As the answer, give a copy of each line below that includes the word "section".
# # # #
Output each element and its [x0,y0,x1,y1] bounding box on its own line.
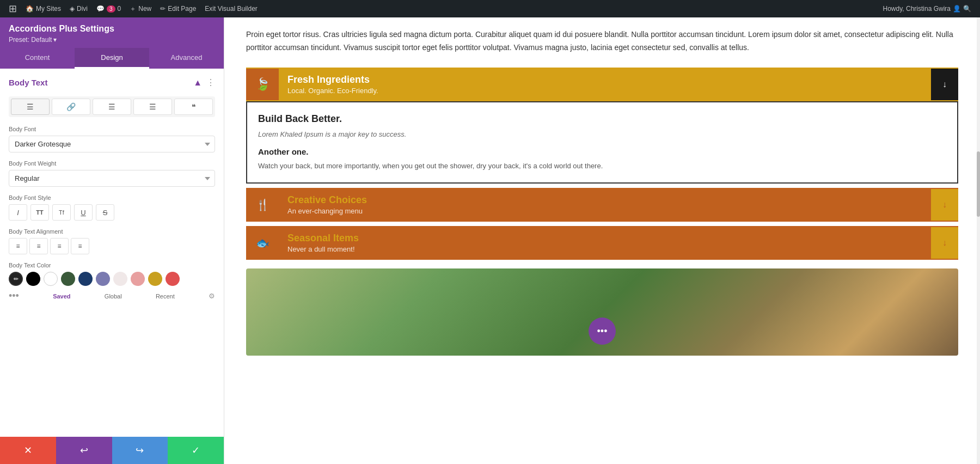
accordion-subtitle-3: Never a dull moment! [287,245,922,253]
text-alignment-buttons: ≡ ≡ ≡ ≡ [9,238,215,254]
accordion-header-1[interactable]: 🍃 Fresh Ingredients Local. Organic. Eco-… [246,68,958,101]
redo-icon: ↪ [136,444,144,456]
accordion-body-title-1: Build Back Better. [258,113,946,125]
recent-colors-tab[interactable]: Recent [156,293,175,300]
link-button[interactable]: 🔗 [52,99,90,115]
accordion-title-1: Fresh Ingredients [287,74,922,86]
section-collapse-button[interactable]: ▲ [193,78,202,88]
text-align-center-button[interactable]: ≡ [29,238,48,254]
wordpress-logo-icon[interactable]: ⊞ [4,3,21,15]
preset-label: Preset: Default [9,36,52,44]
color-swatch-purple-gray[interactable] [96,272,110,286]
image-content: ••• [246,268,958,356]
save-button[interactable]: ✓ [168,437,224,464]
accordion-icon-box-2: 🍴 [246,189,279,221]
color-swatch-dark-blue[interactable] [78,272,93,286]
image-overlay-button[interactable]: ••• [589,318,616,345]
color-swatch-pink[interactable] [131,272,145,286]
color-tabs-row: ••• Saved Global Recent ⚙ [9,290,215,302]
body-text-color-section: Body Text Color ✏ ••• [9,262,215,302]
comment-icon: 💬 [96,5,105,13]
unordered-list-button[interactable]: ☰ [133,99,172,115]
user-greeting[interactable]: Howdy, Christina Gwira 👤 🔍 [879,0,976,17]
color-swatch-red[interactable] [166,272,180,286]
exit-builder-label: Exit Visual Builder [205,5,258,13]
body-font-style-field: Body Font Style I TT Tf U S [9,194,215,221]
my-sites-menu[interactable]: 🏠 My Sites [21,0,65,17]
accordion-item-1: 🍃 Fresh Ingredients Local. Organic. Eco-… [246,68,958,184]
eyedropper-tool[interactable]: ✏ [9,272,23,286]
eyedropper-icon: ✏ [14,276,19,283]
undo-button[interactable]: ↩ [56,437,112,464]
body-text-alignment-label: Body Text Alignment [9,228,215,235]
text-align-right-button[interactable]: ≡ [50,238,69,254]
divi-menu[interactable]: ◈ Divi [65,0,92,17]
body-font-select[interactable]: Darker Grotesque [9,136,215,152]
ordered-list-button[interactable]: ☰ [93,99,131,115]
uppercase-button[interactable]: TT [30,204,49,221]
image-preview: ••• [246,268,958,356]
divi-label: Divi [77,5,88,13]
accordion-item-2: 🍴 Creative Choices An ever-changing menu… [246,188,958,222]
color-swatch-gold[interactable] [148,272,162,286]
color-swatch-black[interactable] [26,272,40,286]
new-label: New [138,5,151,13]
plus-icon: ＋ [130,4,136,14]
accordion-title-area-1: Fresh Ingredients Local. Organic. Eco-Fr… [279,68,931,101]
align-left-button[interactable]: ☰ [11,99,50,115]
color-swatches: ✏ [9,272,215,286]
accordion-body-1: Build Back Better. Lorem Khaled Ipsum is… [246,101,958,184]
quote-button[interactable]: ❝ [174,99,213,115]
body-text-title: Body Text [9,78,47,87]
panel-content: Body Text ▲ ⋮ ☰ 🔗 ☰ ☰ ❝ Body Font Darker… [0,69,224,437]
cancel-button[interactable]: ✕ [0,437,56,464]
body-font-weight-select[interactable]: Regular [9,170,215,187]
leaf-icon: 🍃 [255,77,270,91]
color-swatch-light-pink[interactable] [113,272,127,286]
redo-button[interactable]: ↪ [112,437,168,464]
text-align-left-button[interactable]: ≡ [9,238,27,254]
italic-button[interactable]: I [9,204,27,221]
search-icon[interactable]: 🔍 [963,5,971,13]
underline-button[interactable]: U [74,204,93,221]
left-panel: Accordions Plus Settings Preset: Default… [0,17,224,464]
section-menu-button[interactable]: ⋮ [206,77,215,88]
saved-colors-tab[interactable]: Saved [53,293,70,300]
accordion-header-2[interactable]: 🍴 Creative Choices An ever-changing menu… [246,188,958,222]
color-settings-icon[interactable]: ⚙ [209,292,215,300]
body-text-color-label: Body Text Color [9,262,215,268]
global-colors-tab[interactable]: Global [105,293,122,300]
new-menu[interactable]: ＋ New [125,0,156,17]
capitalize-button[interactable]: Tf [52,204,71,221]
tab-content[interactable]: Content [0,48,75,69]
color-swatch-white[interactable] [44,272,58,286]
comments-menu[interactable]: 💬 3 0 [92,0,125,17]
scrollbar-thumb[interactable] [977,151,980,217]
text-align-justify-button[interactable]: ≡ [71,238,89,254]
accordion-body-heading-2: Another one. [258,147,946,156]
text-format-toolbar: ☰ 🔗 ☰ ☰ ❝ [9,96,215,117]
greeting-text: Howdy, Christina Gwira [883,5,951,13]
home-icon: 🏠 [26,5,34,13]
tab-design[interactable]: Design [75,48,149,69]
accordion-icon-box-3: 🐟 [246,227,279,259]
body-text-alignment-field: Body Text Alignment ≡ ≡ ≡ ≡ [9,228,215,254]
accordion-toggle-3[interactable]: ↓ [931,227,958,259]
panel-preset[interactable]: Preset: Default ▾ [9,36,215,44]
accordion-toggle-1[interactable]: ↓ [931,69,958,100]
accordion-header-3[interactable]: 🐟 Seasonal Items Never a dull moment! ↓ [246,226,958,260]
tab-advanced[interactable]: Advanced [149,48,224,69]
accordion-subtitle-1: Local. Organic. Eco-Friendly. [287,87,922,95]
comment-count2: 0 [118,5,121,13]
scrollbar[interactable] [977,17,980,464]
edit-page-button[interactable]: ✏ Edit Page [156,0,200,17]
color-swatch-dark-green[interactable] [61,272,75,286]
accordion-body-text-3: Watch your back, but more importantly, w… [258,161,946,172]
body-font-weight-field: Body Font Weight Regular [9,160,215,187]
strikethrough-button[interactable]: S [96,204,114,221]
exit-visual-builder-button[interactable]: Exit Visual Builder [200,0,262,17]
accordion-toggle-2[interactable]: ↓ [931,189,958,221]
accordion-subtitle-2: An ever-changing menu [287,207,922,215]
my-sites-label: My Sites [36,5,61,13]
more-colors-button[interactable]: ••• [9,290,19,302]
# # # #
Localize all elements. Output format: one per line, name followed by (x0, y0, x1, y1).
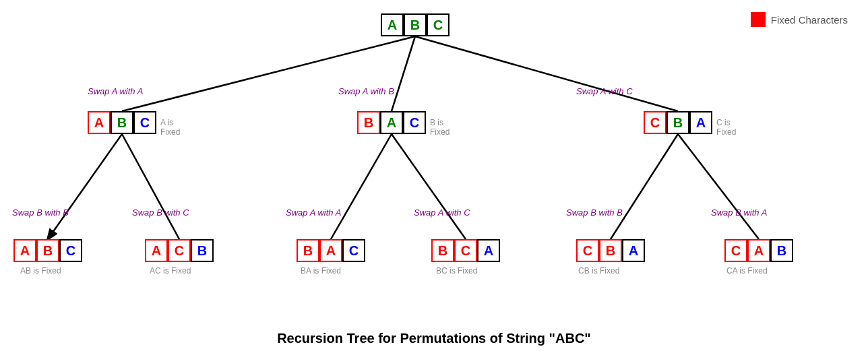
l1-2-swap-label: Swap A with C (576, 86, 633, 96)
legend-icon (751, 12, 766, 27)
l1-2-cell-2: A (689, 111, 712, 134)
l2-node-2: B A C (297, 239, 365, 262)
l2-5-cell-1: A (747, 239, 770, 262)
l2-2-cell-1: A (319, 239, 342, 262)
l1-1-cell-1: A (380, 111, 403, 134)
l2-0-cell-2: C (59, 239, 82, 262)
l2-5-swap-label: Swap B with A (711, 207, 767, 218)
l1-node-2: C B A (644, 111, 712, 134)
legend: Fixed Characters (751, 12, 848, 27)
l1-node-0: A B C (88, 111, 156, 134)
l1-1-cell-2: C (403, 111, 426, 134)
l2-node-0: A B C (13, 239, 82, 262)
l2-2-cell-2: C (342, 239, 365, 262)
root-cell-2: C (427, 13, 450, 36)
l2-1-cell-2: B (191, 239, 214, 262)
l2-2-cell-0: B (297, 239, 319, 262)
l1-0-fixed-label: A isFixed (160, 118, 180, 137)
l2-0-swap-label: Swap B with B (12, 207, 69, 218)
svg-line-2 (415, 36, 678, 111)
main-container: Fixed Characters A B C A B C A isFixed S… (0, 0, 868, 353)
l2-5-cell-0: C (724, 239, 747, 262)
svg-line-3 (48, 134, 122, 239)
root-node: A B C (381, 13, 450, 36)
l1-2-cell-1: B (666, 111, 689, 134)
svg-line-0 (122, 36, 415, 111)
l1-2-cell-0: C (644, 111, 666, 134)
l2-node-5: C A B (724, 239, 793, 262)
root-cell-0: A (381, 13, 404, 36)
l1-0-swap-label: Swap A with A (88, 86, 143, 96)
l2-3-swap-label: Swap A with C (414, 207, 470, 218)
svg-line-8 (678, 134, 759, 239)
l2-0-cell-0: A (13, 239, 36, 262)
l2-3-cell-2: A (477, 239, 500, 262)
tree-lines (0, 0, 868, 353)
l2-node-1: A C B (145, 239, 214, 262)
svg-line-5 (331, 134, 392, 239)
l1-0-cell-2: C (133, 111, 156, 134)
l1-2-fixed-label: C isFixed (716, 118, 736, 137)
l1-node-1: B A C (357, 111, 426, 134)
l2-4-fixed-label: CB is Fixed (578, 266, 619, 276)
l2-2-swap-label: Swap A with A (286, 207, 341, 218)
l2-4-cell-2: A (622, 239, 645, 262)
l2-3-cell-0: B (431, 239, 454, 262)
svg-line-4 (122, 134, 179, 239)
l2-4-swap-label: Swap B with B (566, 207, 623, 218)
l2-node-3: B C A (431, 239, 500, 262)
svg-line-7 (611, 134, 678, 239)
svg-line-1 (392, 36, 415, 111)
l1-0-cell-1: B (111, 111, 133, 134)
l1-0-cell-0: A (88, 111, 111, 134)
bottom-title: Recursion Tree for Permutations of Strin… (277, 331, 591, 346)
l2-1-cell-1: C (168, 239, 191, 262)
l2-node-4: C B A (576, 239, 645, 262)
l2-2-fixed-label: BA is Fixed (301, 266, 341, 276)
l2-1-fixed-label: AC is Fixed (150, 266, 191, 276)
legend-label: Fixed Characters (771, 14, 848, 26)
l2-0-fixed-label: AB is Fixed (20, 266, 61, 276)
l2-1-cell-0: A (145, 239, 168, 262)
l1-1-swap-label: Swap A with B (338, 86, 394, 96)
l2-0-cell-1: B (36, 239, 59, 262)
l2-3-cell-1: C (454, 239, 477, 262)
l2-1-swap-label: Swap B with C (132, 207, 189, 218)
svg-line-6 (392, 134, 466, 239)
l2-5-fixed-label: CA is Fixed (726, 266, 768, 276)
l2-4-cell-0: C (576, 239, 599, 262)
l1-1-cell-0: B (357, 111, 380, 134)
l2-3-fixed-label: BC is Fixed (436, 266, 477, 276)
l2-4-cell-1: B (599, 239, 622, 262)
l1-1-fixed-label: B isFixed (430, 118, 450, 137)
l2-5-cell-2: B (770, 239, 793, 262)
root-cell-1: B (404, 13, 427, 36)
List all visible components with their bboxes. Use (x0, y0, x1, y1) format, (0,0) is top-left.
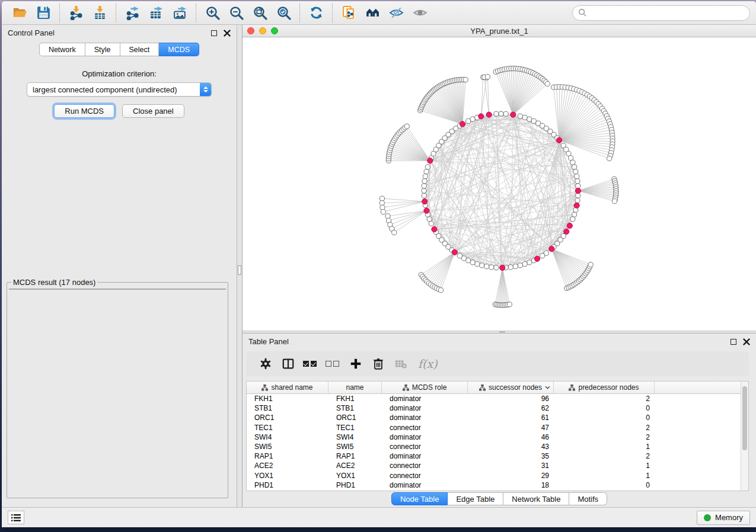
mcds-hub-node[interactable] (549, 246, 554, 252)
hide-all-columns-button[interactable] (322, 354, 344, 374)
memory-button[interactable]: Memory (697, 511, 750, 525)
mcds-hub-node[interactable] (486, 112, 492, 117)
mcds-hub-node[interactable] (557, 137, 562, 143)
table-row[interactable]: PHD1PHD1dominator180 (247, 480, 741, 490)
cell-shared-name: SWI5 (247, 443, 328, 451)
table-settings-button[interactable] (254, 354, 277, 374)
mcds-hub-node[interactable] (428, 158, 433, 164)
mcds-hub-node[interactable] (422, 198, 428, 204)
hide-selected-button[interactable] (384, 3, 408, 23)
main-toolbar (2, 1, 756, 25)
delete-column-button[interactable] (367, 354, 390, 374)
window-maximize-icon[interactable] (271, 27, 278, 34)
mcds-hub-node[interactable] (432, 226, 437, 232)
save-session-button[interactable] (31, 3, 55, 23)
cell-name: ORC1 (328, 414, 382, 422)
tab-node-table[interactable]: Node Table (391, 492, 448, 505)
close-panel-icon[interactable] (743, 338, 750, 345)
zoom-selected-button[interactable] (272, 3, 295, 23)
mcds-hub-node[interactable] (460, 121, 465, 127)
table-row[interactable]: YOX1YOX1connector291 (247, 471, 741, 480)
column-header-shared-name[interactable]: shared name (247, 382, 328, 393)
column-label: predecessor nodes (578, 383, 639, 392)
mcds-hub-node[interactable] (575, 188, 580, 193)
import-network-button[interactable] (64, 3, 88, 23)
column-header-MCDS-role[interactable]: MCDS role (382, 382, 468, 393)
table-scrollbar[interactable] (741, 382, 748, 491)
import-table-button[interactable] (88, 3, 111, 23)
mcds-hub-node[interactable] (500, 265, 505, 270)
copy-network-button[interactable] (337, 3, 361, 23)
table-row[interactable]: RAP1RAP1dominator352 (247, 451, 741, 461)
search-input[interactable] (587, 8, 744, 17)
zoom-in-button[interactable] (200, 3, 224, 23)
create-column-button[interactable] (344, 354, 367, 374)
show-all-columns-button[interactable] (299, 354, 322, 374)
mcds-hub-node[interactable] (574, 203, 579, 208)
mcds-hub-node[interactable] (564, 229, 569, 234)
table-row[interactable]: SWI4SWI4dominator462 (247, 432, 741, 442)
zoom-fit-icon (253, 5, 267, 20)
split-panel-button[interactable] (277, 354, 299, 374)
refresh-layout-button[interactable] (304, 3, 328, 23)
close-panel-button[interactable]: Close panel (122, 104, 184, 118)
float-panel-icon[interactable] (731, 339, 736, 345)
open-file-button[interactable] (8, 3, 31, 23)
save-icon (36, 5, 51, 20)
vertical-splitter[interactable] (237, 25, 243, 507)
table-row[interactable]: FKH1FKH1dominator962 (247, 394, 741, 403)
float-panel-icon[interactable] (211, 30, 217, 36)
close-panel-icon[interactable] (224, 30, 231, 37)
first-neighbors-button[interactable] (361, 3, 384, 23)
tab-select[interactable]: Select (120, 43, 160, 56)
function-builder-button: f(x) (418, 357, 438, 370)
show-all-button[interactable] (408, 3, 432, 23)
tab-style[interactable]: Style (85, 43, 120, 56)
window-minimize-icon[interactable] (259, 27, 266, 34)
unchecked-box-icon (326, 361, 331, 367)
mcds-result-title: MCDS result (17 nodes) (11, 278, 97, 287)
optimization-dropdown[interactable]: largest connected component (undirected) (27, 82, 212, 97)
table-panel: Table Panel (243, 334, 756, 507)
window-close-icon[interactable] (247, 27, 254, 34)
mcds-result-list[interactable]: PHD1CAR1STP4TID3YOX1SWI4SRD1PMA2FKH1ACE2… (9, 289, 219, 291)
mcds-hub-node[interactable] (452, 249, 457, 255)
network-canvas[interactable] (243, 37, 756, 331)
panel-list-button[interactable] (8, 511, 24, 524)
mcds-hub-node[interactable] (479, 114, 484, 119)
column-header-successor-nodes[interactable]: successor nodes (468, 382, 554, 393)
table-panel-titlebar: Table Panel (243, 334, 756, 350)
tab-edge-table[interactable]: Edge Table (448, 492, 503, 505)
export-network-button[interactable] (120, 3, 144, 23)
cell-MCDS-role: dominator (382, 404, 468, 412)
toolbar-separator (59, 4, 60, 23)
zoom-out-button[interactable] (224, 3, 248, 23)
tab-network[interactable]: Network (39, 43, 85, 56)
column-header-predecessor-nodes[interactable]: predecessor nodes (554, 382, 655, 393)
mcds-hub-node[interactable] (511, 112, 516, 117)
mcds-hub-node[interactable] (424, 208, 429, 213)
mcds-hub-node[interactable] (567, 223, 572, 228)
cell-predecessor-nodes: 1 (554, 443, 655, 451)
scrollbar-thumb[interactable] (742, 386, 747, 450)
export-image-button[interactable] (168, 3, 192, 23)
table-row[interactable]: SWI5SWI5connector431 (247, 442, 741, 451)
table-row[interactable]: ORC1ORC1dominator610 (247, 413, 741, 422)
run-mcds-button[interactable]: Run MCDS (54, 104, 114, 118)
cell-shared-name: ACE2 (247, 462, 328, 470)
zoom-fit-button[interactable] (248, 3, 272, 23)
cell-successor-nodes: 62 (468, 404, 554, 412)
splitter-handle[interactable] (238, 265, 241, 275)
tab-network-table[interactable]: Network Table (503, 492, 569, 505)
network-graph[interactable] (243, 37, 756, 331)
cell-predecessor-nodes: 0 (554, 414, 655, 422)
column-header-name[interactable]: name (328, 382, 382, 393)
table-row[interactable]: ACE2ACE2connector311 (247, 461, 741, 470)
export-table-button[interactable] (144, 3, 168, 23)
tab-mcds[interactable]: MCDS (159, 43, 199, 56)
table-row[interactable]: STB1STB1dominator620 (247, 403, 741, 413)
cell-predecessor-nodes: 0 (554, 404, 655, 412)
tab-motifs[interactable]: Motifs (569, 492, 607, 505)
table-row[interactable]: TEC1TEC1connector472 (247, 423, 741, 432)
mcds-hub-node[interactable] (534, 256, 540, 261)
# # # #
§ Response:
section-collapse-button[interactable]: ▲ [193,78,202,88]
body-text-color-section: Body Text Color ✏ ••• [9,262,215,302]
section-menu-button[interactable]: ⋮ [206,77,215,88]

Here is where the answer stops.